> Activity: The stretch wanted below opens at the line containing "illustrate the importance of local" and closes at the line containing "Love u all sm.". Please return it exactly, with no other lines.

Records shown START

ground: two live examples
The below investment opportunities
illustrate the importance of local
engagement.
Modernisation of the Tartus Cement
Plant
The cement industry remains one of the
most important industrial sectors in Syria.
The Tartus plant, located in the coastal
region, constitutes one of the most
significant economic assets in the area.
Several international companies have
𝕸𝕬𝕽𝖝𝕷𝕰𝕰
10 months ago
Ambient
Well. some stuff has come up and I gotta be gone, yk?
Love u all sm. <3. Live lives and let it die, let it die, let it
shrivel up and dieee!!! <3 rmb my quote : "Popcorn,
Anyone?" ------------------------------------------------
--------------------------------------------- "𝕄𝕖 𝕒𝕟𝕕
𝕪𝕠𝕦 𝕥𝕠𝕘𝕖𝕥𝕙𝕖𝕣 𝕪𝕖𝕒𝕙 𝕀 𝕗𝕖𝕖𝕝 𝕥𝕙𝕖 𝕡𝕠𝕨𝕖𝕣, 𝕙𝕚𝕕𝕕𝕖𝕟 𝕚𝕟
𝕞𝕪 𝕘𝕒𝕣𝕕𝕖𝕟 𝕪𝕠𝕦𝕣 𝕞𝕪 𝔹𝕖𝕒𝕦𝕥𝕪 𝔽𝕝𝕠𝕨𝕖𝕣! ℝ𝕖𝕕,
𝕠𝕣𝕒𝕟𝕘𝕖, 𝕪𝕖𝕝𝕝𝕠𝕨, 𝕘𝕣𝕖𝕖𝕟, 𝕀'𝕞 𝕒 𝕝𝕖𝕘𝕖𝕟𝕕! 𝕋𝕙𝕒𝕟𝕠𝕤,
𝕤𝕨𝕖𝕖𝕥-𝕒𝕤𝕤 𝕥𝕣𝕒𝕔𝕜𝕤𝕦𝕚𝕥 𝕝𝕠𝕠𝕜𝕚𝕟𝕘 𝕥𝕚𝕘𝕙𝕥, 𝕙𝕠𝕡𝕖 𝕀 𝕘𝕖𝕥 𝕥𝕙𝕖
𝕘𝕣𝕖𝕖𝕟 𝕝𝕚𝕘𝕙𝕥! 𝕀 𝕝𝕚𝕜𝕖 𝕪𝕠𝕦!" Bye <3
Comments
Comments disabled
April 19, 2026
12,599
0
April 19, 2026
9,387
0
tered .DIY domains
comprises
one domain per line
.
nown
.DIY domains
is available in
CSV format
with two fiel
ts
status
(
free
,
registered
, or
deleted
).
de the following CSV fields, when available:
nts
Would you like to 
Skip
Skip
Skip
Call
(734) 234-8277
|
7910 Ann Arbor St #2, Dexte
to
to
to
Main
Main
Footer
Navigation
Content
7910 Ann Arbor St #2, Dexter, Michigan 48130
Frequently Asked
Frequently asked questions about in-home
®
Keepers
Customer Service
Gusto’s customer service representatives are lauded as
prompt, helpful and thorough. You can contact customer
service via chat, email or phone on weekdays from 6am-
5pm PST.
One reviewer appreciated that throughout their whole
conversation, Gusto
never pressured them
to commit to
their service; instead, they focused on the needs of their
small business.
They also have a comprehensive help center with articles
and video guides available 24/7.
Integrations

Records shown END

> Worked solution:
illustrate the importance of local
engagement.
Modernisation of the Tartus Cement
Plant
The cement industry remains one of the
most important industrial sectors in Syria.
The Tartus plant, located in the coastal
region, constitutes one of the most
significant economic assets in the area.
Several international companies have
𝕸𝕬𝕽𝖝𝕷𝕰𝕰
10 months ago
Ambient
Well. some stuff has come up and I gotta be gone, yk?
Love u all sm. <3. Live lives and let it die, let it die, let it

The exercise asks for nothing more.